— WHAT THE EXERCISE ASKS —
Provide an exact copy of the data, excluding the images.

— RECORDS FOR THE TASK —
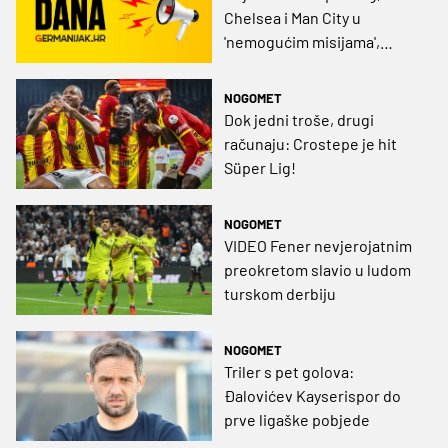
Chelsea i Man City u
'nemogućim misijama',
Bayer po iznenađenje u
London, Fener lovi
NOGOMET
Galatasaray
Dok jedni troše, drugi
računaju: Crostepe je hit
Süper Lig!
NOGOMET
VIDEO Fener nevjerojatnim
preokretom slavio u ludom
turskom derbiju
NOGOMET
Triler s pet golova:
Đalovićev Kayserispor do
prve ligaške pobjede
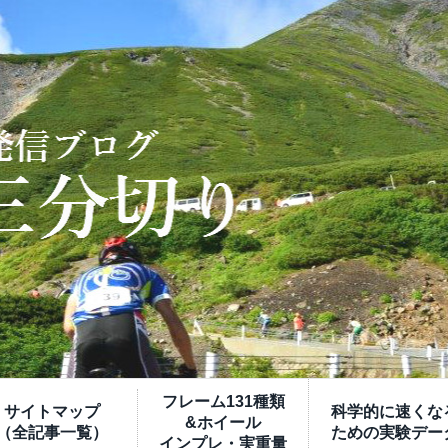
フレーム131種類
サイトマップ
科学的に速くな
&ホイール
（全記事一覧）
ための実験デー
インプレ・実重量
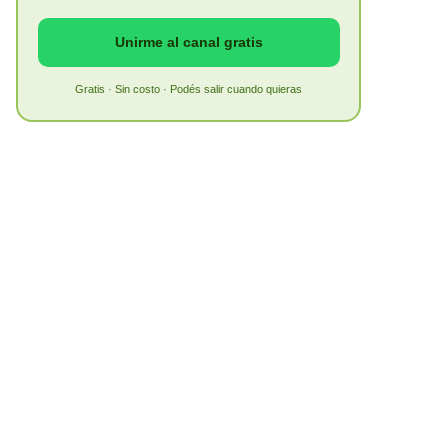
Unirme al canal gratis
Gratis · Sin costo · Podés salir cuando quieras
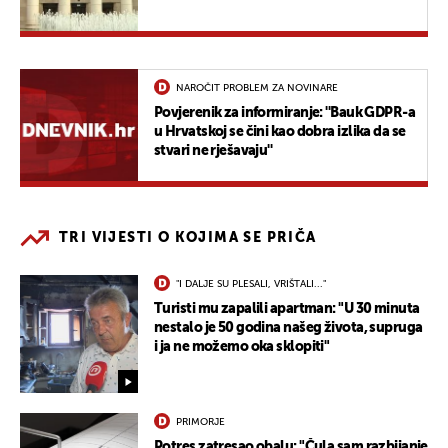
NAROČIT PROBLEM ZA NOVINARE
Povjerenik za informiranje: ''Bauk GDPR-a
u Hrvatskoj se čini kao dobra izlika da se
stvari ne rješavaju''
TRI VIJESTI O KOJIMA SE PRIČA
"I DALJE SU PLESALI, VRIŠTALI..."
Turisti mu zapalili apartman: "U 30 minuta
nestalo je 50 godina našeg života, supruga
i ja ne možemo oka sklopiti"
PRIMORJE
Potres zatresao obalu: "Čula sam razbijanje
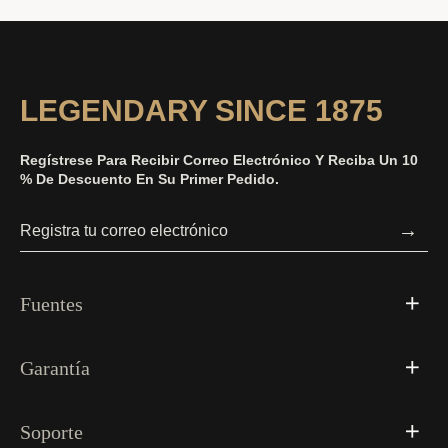
LEGENDARY SINCE 1875
Regístrese Para Recibir Correo Electrónico Y Reciba Un 10
% De Descuento En Su Primer Pedido.
→
Fuentes
Garantía
Soporte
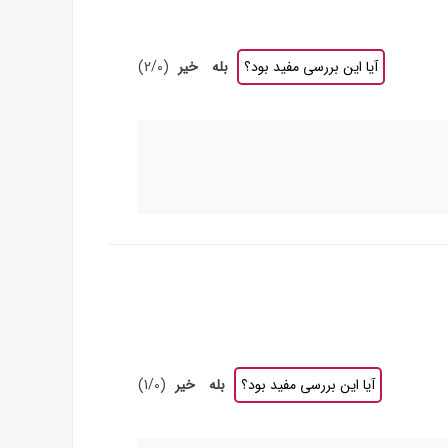
آیا این بررسی مفید بود؟
بله
خیر
(
0
/
2
)
آیا این بررسی مفید بود؟
بله
خیر
(
0
/
1
)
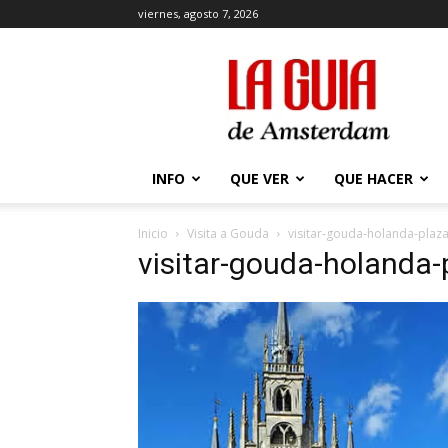
viernes, agosto 7, 2026
La
Guía
de
Amsterdam
INFO
QUE VER
QUE HACER
Inicio
Visita a Gouda
visitar-gouda-holanda-plaz
visitar-gouda-holanda-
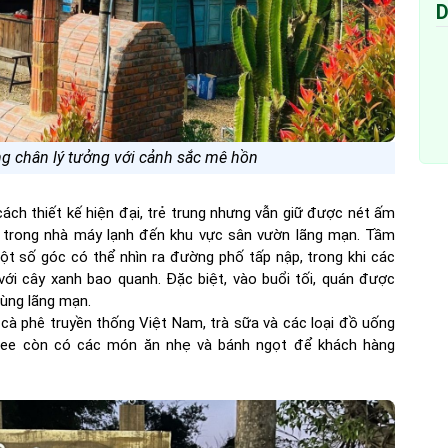
D
ng chân lý tưởng với cảnh sắc mê hồn
ch thiết kế hiện đại, trẻ trung nhưng vẫn giữ được nét ấm
ừ trong nhà máy lạnh đến khu vực sân vườn lãng mạn. Tầm
t số góc có thể nhìn ra đường phố tấp nập, trong khi các
với cây xanh bao quanh. Đặc biệt, vào buổi tối, quán được
cùng lãng mạn.
cà phê truyền thống Việt Nam, trà sữa và các loại đồ uống
fee còn có các món ăn nhẹ và bánh ngọt để khách hàng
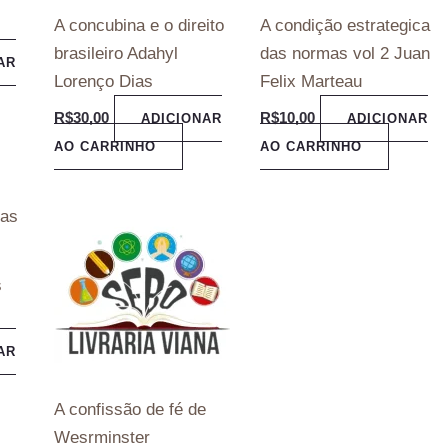
A concubina e o direito
A condição estrategica
brasileiro Adahyl
das normas vol 2 Juan
AR
Lorenço Dias
Felix Marteau
R$
30,00
R$
10,00
ADICIONAR
ADICIONAR
AO CARRINHO
AO CARRINHO
s
AR
A confissão de fé de
Wesrminster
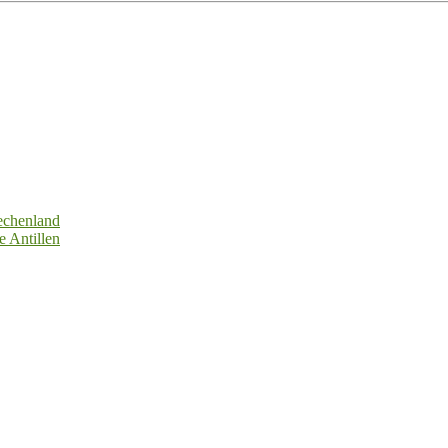
echenland
e Antillen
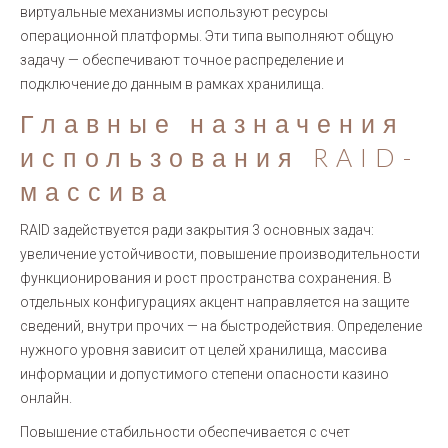
виртуальные механизмы используют ресурсы
операционной платформы. Эти типа выполняют общую
задачу — обеспечивают точное распределение и
подключение до данным в рамках хранилища.
Главные назначения
использования RAID-
массива
RAID задействуется ради закрытия 3 основных задач:
увеличение устойчивости, повышение производительности
функционирования и рост пространства сохранения. В
отдельных конфигурациях акцент направляется на защите
сведений, внутри прочих — на быстродействия. Определение
нужного уровня зависит от целей хранилища, массива
информации и допустимого степени опасности казино
онлайн.
Повышение стабильности обеспечивается с счет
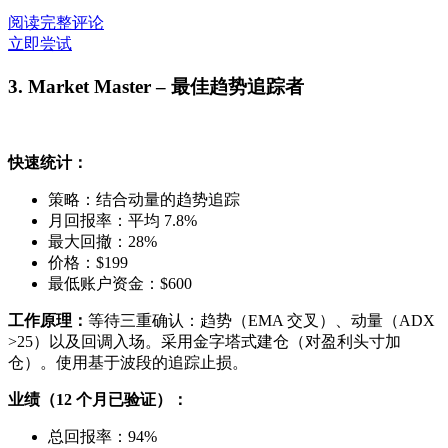
阅读完整评论
立即尝试
3. Market Master – 最佳趋势追踪者
快速统计：
策略：结合动量的趋势追踪
月回报率：平均 7.8%
最大回撤：28%
价格：$199
最低账户资金：$600
工作原理：
等待三重确认：趋势（EMA 交叉）、动量（ADX
>25）以及回调入场。采用金字塔式建仓（对盈利头寸加
仓）。使用基于波段的追踪止损。
业绩（12 个月已验证）：
总回报率：94%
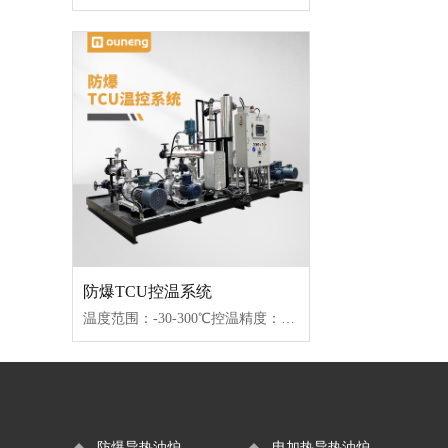
防爆TCU控温系统
温度范围：-30-300℃控温精度：±1℃传热媒介：水/导热油/乙二醇控制类型：接触器/固态继电器
防爆导热油炉
电加热导热油炉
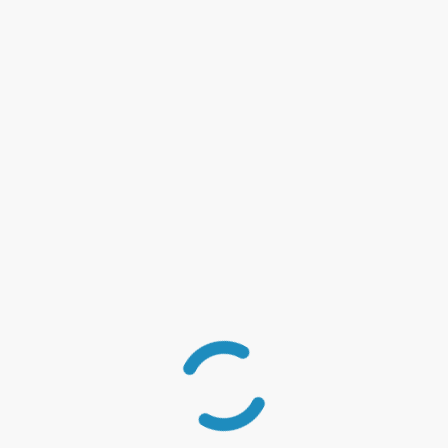
insert_link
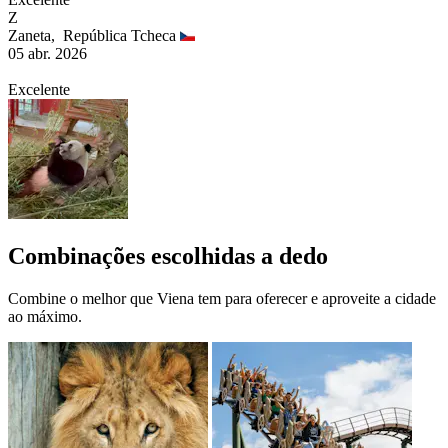
Z
Zaneta,
República Tcheca
05 abr. 2026
Excelente
Combinações escolhidas a dedo
Combine o melhor que Viena tem para oferecer e aproveite a cidade
ao máximo.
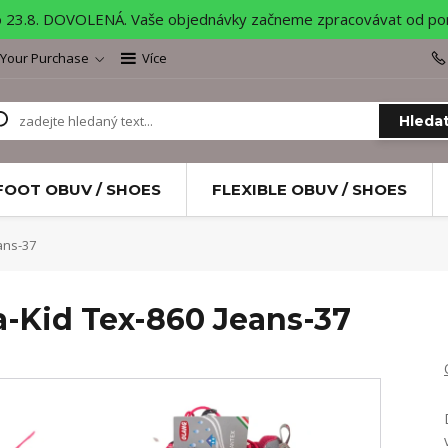
o 23.8. DOVOLENÁ. Vaše objednávky začneme zpracovávat od pond
 Your Purchase
Více
Hleda
FOOT OBUV / SHOES
FLEXIBLE OBUV / SHOES
ans-37
-Kid Tex-860 Jeans-37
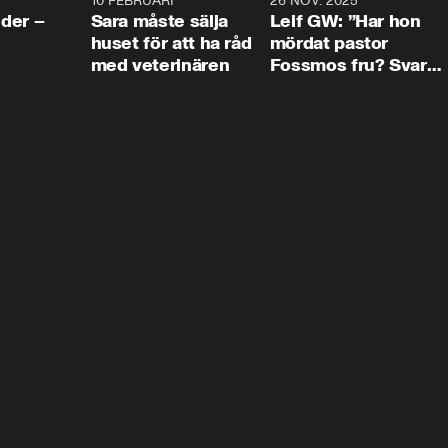
4:24
10 FEBRUARI
4:13
26 NOV. 2025
8:1
der –
Sara måste sälja
Leif GW: ”Har hon
huset för att ha råd
mördat pastor
med veterinären
Fossmos fru? Svar
nej.”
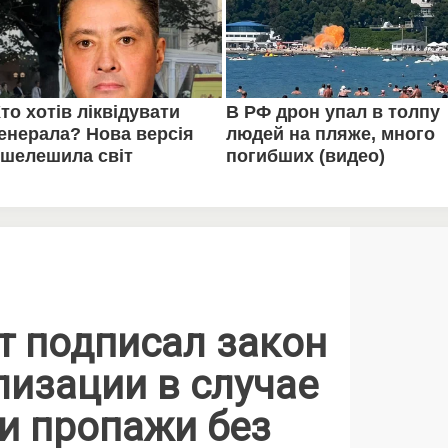
т подписал закон
лизации в случае
и пропажи без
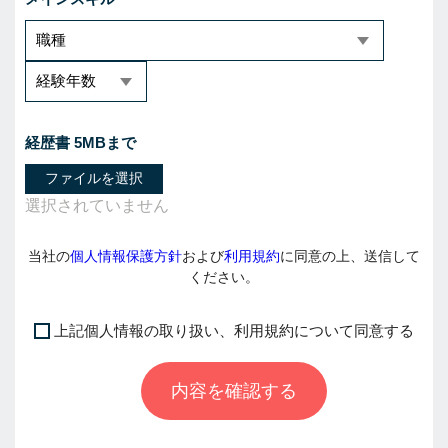
経歴書 5MBまで
ファイルを選択
当社の
個人情報保護方針
および
利用規約
に同意の上、送信して
ください。
上記個人情報の取り扱い、利用規約について同意する
I
f
内容を確認する
y
o
u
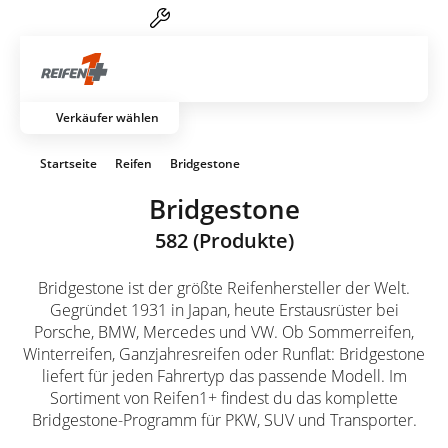
Reifen-Service von A-Z
Artik
Verkäufer wählen
Startseite
Reifen
Bridgestone
Bridgestone
582 (Produkte)
Bridgestone ist der größte Reifenhersteller der Welt.
Gegründet 1931 in Japan, heute Erstausrüster bei
Porsche, BMW, Mercedes und VW. Ob Sommerreifen,
Winterreifen, Ganzjahresreifen oder Runflat: Bridgestone
liefert für jeden Fahrertyp das passende Modell. Im
Sortiment von Reifen1+ findest du das komplette
Bridgestone-Programm für PKW, SUV und Transporter.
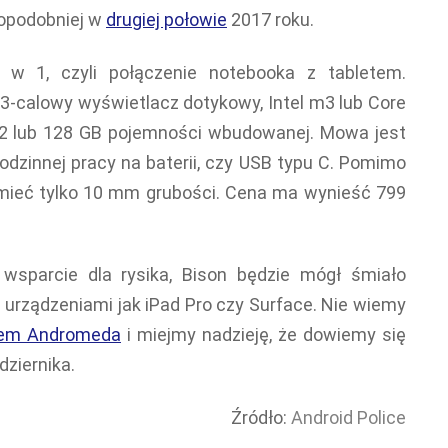
dopodobniej w
drugiej połowie
2017 roku.
 w 1, czyli połączenie notebooka z tabletem.
,3-calowy wyświetlacz dotykowy, Intel m3 lub Core
 32 lub 128 GB pojemności wbudowanej. Mowa jest
godzinnej pracy na baterii, czy USB typu C. Pomimo
mieć tylko 10 mm grubości. Cena ma wynieść 799
 wsparcie dla rysika, Bison będzie mógł śmiało
urządzeniami jak iPad Pro czy Surface. Nie wiemy
em Andromeda
i miejmy nadzieję, że dowiemy się
dziernika.
Źródło:
Android Police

— TASK RESPONSE —
Chelsea i Man City u
'nemogućim misijama',
Bayer po iznenađenje u
London, Fener lovi
NOGOMET
Galatasaray
Dok jedni troše, drugi
računaju: Crostepe je hit
Süper Lig!
NOGOMET
VIDEO Fener nevjerojatnim
preokretom slavio u ludom
turskom derbiju
NOGOMET
Triler s pet golova:
Đalovićev Kayserispor do
prve ligaške pobjede
フレーム131種類
サイトマップ
科学的に速くな
&ホイール
（全記事一覧）
ための実験デー
インプレ・実重量
Unirme al canal gratis
Gratis · Sin costo · Podés salir cuando quieras
NAROČIT PROBLEM ZA NOVINARE
Povjerenik za informiranje: ''Bauk GDPR-a
u Hrvatskoj se čini kao dobra izlika da se
stvari ne rješavaju''
TRI VIJESTI O KOJIMA SE PRIČA
"I DALJE SU PLESALI, VRIŠTALI..."
Turisti mu zapalili apartman: "U 30 minuta
nestalo je 50 godina našeg života, supruga
i ja ne možemo oka sklopiti"
PRIMORJE
Potres zatresao obalu: "Čula sam razbijanje
LEGENDARY SINCE 1875
Regístrese Para Recibir Correo Electrónico Y Reciba Un 10
% De Descuento En Su Primer Pedido.
→
Fuentes
Garantía
Soporte
آیا این بررسی مفید بود؟
بله
خیر
(
0
/
2
)
آیا این بررسی مفید بود؟
بله
خیر
(
0
/
1
)
viernes, agosto 7, 2026
La
Guía
de
Amsterdam
INFO
QUE VER
QUE HACER
Inicio
Visita a Gouda
visitar-gouda-holanda-plaz
visitar-gouda-holanda-
D
ng chân lý tưởng với cảnh sắc mê hồn
ch thiết kế hiện đại, trẻ trung nhưng vẫn giữ được nét ấm
ừ trong nhà máy lạnh đến khu vực sân vườn lãng mạn. Tầm
t số góc có thể nhìn ra đường phố tấp nập, trong khi các
với cây xanh bao quanh. Đặc biệt, vào buổi tối, quán được
cùng lãng mạn.
cà phê truyền thống Việt Nam, trà sữa và các loại đồ uống
fee còn có các món ăn nhẹ và bánh ngọt để khách hàng
A concubina e o direito
A condição estrategica
brasileiro Adahyl
das normas vol 2 Juan
AR
Lorenço Dias
Felix Marteau
R$
30,00
R$
10,00
ADICIONAR
ADICIONAR
AO CARRINHO
AO CARRINHO
s
AR
A confissão de fé de
Wesrminster
echenland
e Antillen
виртуальные механизмы используют ресурсы
операционной платформы. Эти типа выполняют общую
задачу — обеспечивают точное распределение и
подключение до данным в рамках хранилища.
Главные назначения
использования RAID-
массива
RAID задействуется ради закрытия 3 основных задач:
увеличение устойчивости, повышение производительности
функционирования и рост пространства сохранения. В
отдельных конфигурациях акцент направляется на защите
сведений, внутри прочих — на быстродействия. Определение
нужного уровня зависит от целей хранилища, массива
информации и допустимого степени опасности казино
онлайн.
Повышение стабильности обеспечивается с счет
阅读完整评论
立即尝试
3. Market Master – 最佳趋势追踪者
快速统计：
策略：结合动量的趋势追踪
月回报率：平均 7.8%
最大回撤：28%
价格：$199
最低账户资金：$600
工作原理：
等待三重确认：趋势（EMA 交叉）、动量（ADX
>25）以及回调入场。采用金字塔式建仓（对盈利头寸加
仓）。使用基于波段的追踪止损。
业绩（12 个月已验证）：
总回报率：94%
防爆TCU控温系统
温度范围：-30-300℃控温精度：±1℃传热媒介：水/导热油/乙二醇控制类型：接触器/固态继电器
防爆导热油炉
电加热导热油炉
insert_link
Z
Zaneta,
República Tcheca
05 abr. 2026
Excelente
Combinações escolhidas a dedo
Combine o melhor que Viena tem para oferecer e aproveite a cidade
ao máximo.
o 23.8. DOVOLENÁ. Vaše objednávky začneme zpracovávat od pond
 Your Purchase
Více
Hleda
FOOT OBUV / SHOES
FLEXIBLE OBUV / SHOES
ans-37
-Kid Tex-860 Jeans-37
4:24
10 FEBRUARI
4:13
26 NOV. 2025
8:1
der –
Sara måste sälja
Leif GW: ”Har hon
huset för att ha råd
mördat pastor
med veterinären
Fossmos fru? Svar
nej.”
т подписал закон
лизации в случае
и пропажи без
経歴書 5MBまで
ファイルを選択
当社の
個人情報保護方針
および
利用規約
に同意の上、送信して
ください。
上記個人情報の取り扱い、利用規約について同意する
I
f
内容を確認する
y
o
u
Reifen-Service von A-Z
Artik
Verkäufer wählen
Startseite
Reifen
Bridgestone
Bridgestone
582 (Produkte)
Bridgestone ist der größte Reifenhersteller der Welt.
Gegründet 1931 in Japan, heute Erstausrüster bei
Porsche, BMW, Mercedes und VW. Ob Sommerreifen,
Winterreifen, Ganzjahresreifen oder Runflat: Bridgestone
liefert für jeden Fahrertyp das passende Modell. Im
Sortiment von Reifen1+ findest du das komplette
Bridgestone-Programm für PKW, SUV und Transporter.
dopodobniej w
drugiej połowie
2017 roku.
 w 1, czyli połączenie notebooka z tabletem.
,3-calowy wyświetlacz dotykowy, Intel m3 lub Core
 32 lub 128 GB pojemności wbudowanej. Mowa jest
godzinnej pracy na baterii, czy USB typu C. Pomimo
mieć tylko 10 mm grubości. Cena ma wynieść 799
 wsparcie dla rysika, Bison będzie mógł śmiało
urządzeniami jak iPad Pro czy Surface. Nie wiemy
em Andromeda
i miejmy nadzieję, że dowiemy się
dziernika.
Źródło:
Android Police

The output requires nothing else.